L’aventure 8KIDS a débuté en 2013 outre-Rhin à Darmstadt de l’initiative de Hans Koch et Jonas Jakob. Afin de compléter les line-up, ils intègrent Emma McLellan à la batterie dans leur rang. Après un premier EP, Dämonen, en 2016, voici que le trio se lance dans le grand bain avec un premier album sous le bras, Denen die wir waren (ceux que nous étions autrefois).

Quelle déception, alors que visuellement on pense être ne présence d’un groupe rock plutôt psychédélique, atmosphérique et progressif, 8KIDS se transforme en formation post hardcore d’un premier abord pas très maligne ni subtile avec un chant en allemand qui n’aide pas forcément à rentrer dans leur trip. Et pourtant tout commençait plutôt bien avec une courte introduction instrumentale qui entretenait nos illusions.
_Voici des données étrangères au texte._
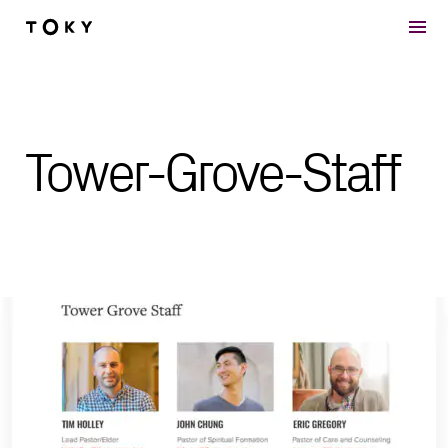
Skip to main content
Tower-Grove-Staff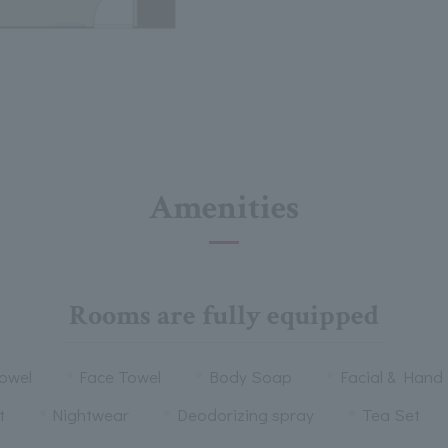
Amenities
Rooms are fully equipped
owel
Face Towel
Body Soap
Facial & Hand
t
Nightwear
Deodorizing spray
Tea Set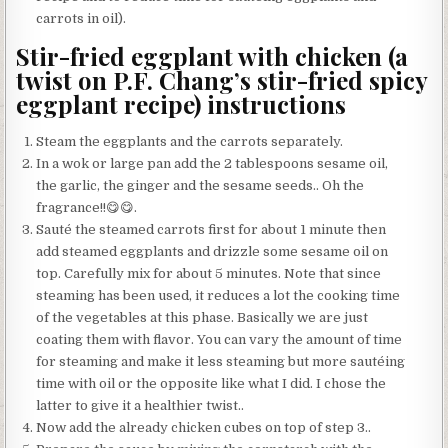
carrots in oil).
Stir-fried eggplant with chicken (a
twist on P.F. Chang’s stir-fried spicy
eggplant recipe) instructions
Steam the eggplants and the carrots separately.
In a wok or large pan add the 2 tablespoons sesame oil,
the garlic, the ginger and the sesame seeds.. Oh the
fragrance!!😋😋.
Sauté the steamed carrots first for about 1 minute then
add steamed eggplants and drizzle some sesame oil on
top. Carefully mix for about 5 minutes. Note that since
steaming has been used, it reduces a lot the cooking time
of the vegetables at this phase. Basically we are just
coating them with flavor. You can vary the amount of time
for steaming and make it less steaming but more sautéing
time with oil or the opposite like what I did. I chose the
latter to give it a healthier twist..
Now add the already chicken cubes on top of step 3..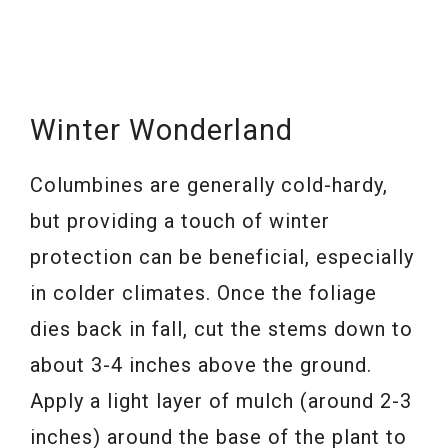
Winter Wonderland
Columbines are generally cold-hardy,
but providing a touch of winter
protection can be beneficial, especially
in colder climates. Once the foliage
dies back in fall, cut the stems down to
about 3-4 inches above the ground.
Apply a light layer of mulch (around 2-3
inches) around the base of the plant to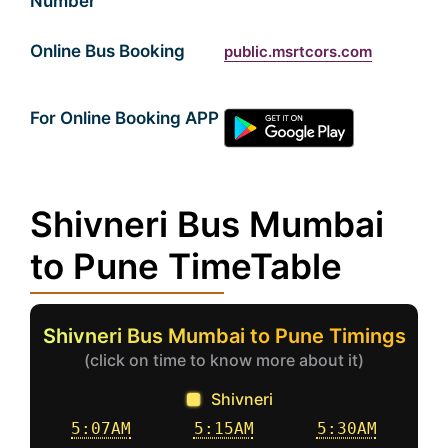
Number
Online Bus Booking
public.msrtcors.com
For Online Booking APP
Shivneri Bus Mumbai
to Pune TimeTable
Shivneri Bus Mumbai to Pune Timings
(click on time to know more about it)
Shivneri
5:07AM
5:15AM
5:30AM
Mais dès les premières notes de « Bordsteinrand », le voile de nos rêves se déchire et un chant hurlé en allemand sur un rock énervé s’impose à nous. « Über den Berg » a de quoi susciter un plus d’enthousiasme avec une mélodie très simple mais surtout un refrain très accrocheur.
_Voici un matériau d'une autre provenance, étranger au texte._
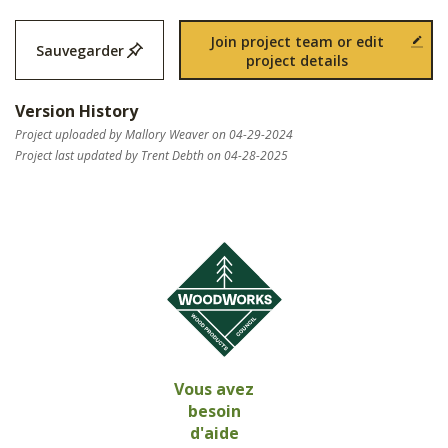
Join project team or edit
Sauvegarder
project details
Version History
Project uploaded by Mallory Weaver on 04-29-2024
Project last updated by Trent Debth on 04-28-2025
Vous avez
besoin
d'aide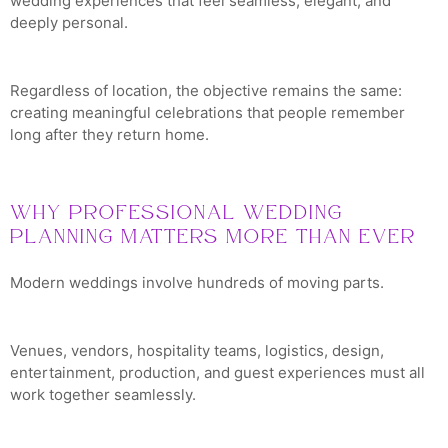
wedding experiences that feel seamless, elegant, and
deeply personal.
Regardless of location, the objective remains the same:
creating meaningful celebrations that people remember
long after they return home.
Why Professional Wedding
Planning Matters More Than Ever
Modern weddings involve hundreds of moving parts.
Venues, vendors, hospitality teams, logistics, design,
entertainment, production, and guest experiences must all
work together seamlessly.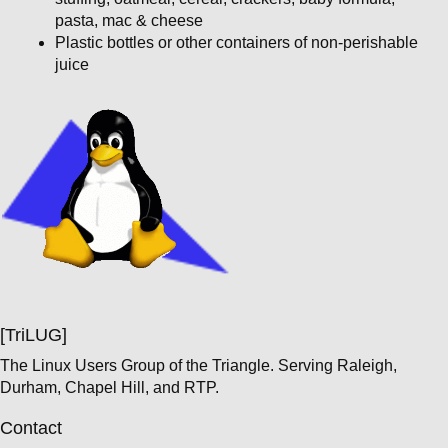
pasta, mac & cheese
Plastic bottles or other containers of non-perishable
juice
[TriLUG]
The Linux Users Group of the Triangle. Serving Raleigh,
Durham, Chapel Hill, and RTP.
Contact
Pas simple de ne pas secouer la tête et taper du pied même si les ficelles sont assez grosses. 8KIDS dévoile petit à petit son identité artistique et laisse apercevoir de belles choses une fois la première barrière passée. Les allemands savent être subtils, mélangeant avec talent intensité et mélodie, agressivité et douceur. Le choix d’un chant hurlé pose quand même des questions, sur les titres les plus rapides cela apporte un vrai plus mais la mayonnaise prend moi sur les compositions les plus posées. Les chansons s’enchaînent avec un intérêt assez fluctuant, certaines mélodies parviennent à capter l’attention ce phénomène ne dure jamais longtemps.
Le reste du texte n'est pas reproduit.